#### Information given:
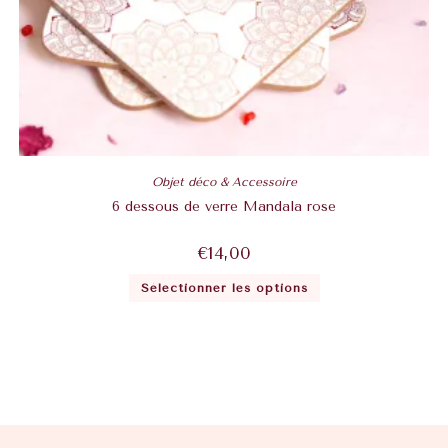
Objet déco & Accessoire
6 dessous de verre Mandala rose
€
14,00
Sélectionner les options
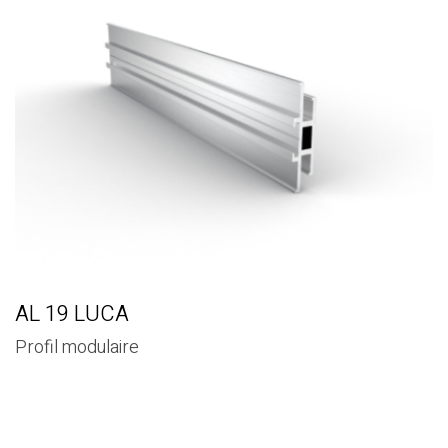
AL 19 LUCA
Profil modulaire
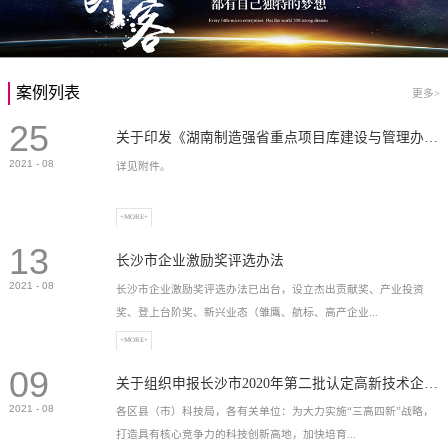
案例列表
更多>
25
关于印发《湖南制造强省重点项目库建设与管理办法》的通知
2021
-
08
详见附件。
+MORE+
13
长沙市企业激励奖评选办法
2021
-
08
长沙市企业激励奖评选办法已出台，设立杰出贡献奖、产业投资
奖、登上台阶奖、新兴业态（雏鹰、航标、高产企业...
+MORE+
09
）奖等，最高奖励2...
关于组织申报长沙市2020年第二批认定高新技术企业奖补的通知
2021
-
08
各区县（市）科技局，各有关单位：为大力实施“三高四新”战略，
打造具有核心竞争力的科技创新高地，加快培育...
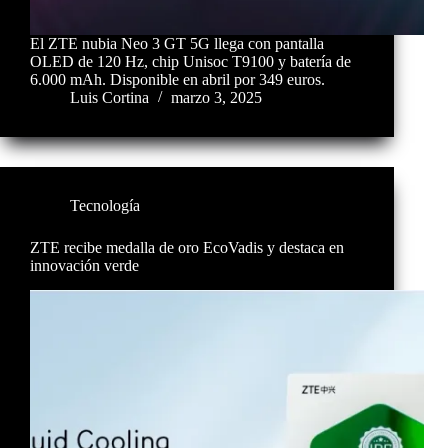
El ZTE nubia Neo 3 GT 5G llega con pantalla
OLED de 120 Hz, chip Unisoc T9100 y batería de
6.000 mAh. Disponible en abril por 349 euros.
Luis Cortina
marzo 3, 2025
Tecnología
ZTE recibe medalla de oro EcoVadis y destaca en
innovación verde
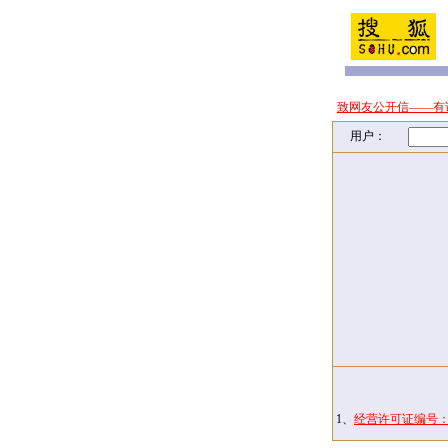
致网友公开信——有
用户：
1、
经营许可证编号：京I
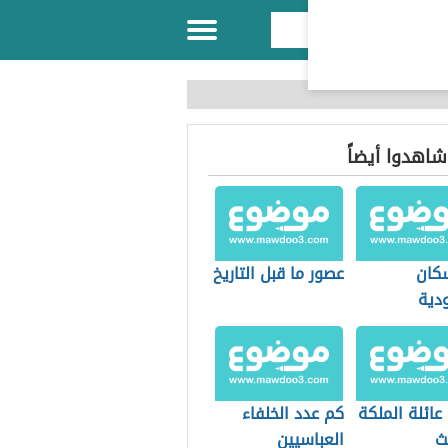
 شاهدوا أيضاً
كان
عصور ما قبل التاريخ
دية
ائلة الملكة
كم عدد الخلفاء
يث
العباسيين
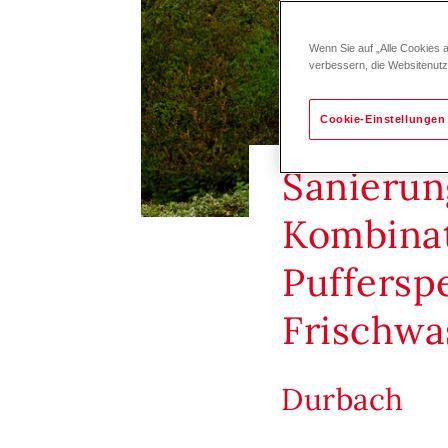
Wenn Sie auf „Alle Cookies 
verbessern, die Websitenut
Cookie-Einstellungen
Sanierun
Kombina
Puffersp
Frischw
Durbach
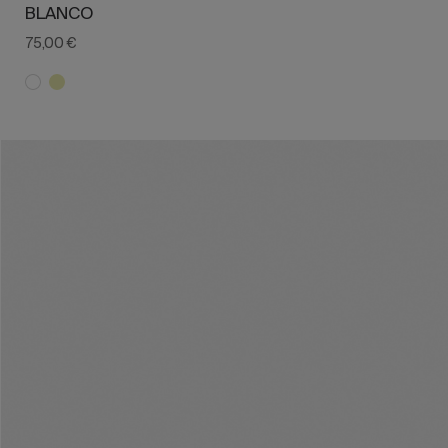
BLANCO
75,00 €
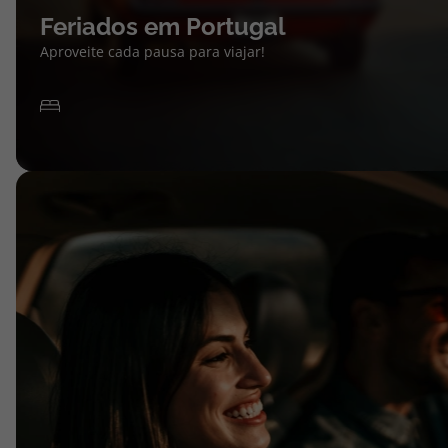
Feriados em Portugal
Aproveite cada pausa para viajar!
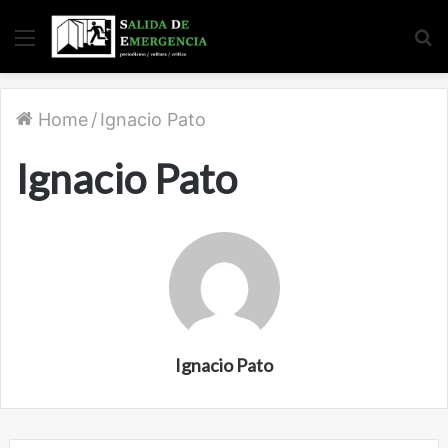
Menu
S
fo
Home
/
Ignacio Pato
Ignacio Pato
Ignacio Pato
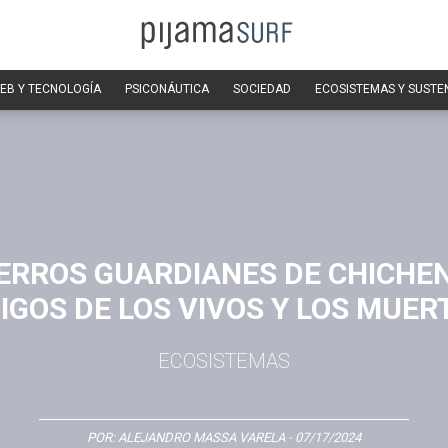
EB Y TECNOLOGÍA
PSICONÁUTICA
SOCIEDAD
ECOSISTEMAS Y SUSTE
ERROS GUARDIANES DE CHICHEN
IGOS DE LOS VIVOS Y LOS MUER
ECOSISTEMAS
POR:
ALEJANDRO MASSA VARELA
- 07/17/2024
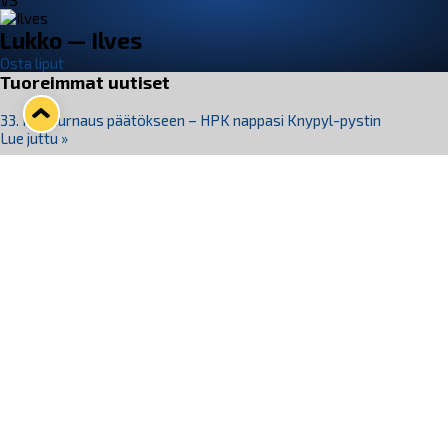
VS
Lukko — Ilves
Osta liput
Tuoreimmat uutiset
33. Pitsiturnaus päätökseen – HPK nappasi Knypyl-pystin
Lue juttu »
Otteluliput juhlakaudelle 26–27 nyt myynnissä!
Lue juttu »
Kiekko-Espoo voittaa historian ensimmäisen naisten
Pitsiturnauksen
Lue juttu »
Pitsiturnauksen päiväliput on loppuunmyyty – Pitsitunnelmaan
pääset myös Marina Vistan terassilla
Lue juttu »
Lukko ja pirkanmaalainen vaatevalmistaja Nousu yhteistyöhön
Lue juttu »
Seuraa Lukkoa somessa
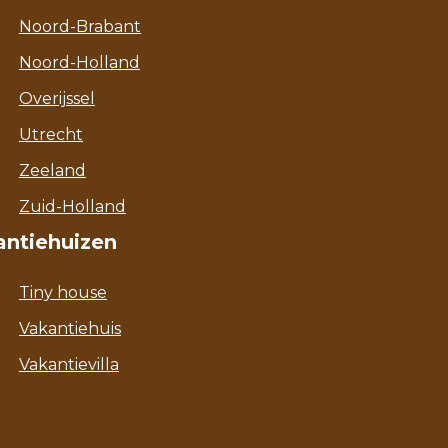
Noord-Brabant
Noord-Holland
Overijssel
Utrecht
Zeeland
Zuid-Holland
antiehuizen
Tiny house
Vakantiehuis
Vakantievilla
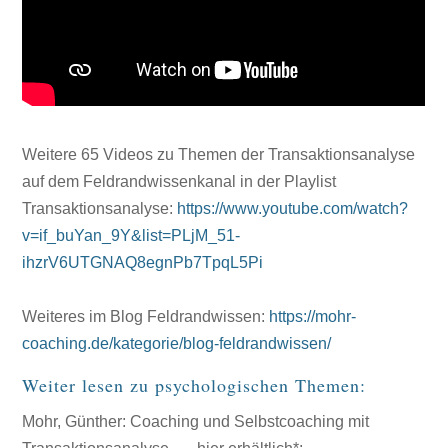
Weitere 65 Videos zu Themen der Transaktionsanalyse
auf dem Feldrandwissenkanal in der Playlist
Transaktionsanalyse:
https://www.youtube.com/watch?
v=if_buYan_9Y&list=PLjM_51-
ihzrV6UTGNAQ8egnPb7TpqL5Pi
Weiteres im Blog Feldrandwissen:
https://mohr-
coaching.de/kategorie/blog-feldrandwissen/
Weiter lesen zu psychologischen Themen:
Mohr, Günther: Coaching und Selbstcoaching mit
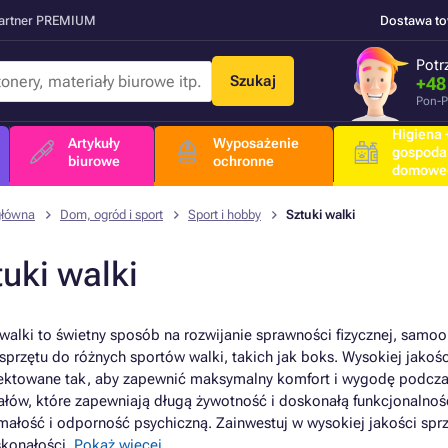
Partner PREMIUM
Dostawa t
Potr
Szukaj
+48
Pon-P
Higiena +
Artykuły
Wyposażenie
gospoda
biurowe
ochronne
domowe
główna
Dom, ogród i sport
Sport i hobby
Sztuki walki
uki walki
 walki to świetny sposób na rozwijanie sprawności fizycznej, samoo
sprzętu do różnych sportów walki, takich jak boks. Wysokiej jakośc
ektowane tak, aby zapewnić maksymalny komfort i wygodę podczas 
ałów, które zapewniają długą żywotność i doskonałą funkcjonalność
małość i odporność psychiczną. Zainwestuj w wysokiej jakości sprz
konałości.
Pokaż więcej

#### Work item:
Transcribe each line above verbatim, with the pictures left out.

#### Result:
Objet déco & Accessoire
6 dessous de verre Mandala rose
€
14,00
Sélectionner les options
AL 19 LUCA
Profil modulaire
案例列表
更多>
25
关于印发《湖南制造强省重点项目库建设与管理办法》的通知
2021
-
08
详见附件。
+MORE+
13
长沙市企业激励奖评选办法
2021
-
08
长沙市企业激励奖评选办法已出台，设立杰出贡献奖、产业投资
奖、登上台阶奖、新兴业态（雏鹰、航标、高产企业...
+MORE+
09
）奖等，最高奖励2...
关于组织申报长沙市2020年第二批认定高新技术企业奖补的通知
2021
-
08
各区县（市）科技局，各有关单位：为大力实施“三高四新”战略，
打造具有核心竞争力的科技创新高地，加快培育...
El ZTE nubia Neo 3 GT 5G llega con pantalla
OLED de 120 Hz, chip Unisoc T9100 y batería de
6.000 mAh. Disponible en abril por 349 euros.
Luis Cortina
marzo 3, 2025
Tecnología
ZTE recibe medalla de oro EcoVadis y destaca en
innovación verde
致网友公开信——有
用户：
1、
经营许可证编号：京I
 شاهدوا أيضاً
كان
عصور ما قبل التاريخ
دية
ائلة الملكة
كم عدد الخلفاء
يث
العباسيين
Wenn Sie auf „Alle Cookies 
verbessern, die Websitenut
Cookie-Einstellungen
Sanierun
Kombina
Puffersp
Frischw
Durbach
BLANCO
75,00 €
Feriados em Portugal
Aproveite cada pausa para viajar!
Menu
S
fo
Home
/
Ignacio Pato
Ignacio Pato
Ignacio Pato
EB Y TECNOLOGÍA
PSICONÁUTICA
SOCIEDAD
ECOSISTEMAS Y SUSTE
ERROS GUARDIANES DE CHICHEN
IGOS DE LOS VIVOS Y LOS MUER
ECOSISTEMAS
POR:
ALEJANDRO MASSA VARELA
- 07/17/2024
VS
Lukko — Ilves
Osta liput
Tuoreimmat uutiset
33. Pitsiturnaus päätökseen – HPK nappasi Knypyl-pystin
Lue juttu »
Otteluliput juhlakaudelle 26–27 nyt myynnissä!
Lue juttu »
Kiekko-Espoo voittaa historian ensimmäisen naisten
Pitsiturnauksen
Lue juttu »
Pitsiturnauksen päiväliput on loppuunmyyty – Pitsitunnelmaan
pääset myös Marina Vistan terassilla
Lue juttu »
Lukko ja pirkanmaalainen vaatevalmistaja Nousu yhteistyöhön
Lue juttu »
Seuraa Lukkoa somessa
Noord-Brabant
Noord-Holland
Overijssel
Utrecht
Zeeland
Zuid-Holland
antiehuizen
Tiny house
Vakantiehuis
Vakantievilla
Weitere 65 Videos zu Themen der Transaktionsanalyse
auf dem Feldrandwissenkanal in der Playlist
Transaktionsanalyse:
https://www.youtube.com/watch?
v=if_buYan_9Y&list=PLjM_51-
ihzrV6UTGNAQ8egnPb7TpqL5Pi
Weiteres im Blog Feldrandwissen:
https://mohr-
coaching.de/kategorie/blog-feldrandwissen/
Weiter lesen zu psychologischen Themen:
Mohr, Günther: Coaching und Selbstcoaching mit
Partner PREMIUM
Dostawa t
Potr
Szukaj
+48
Pon-P
Higiena +
Artykuły
Wyposażenie
gospoda
biurowe
ochronne
domowe
główna
Dom, ogród i sport
Sport i hobby
Sztuki walki
uki walki
 walki to świetny sposób na rozwijanie sprawności fizycznej, samoo
sprzętu do różnych sportów walki, takich jak boks. Wysokiej jakośc
ektowane tak, aby zapewnić maksymalny komfort i wygodę podczas 
ałów, które zapewniają długą żywotność i doskonałą funkcjonalność
małość i odporność psychiczną. Zainwestuj w wysokiej jakości sprz
konałości.
Pokaż więcej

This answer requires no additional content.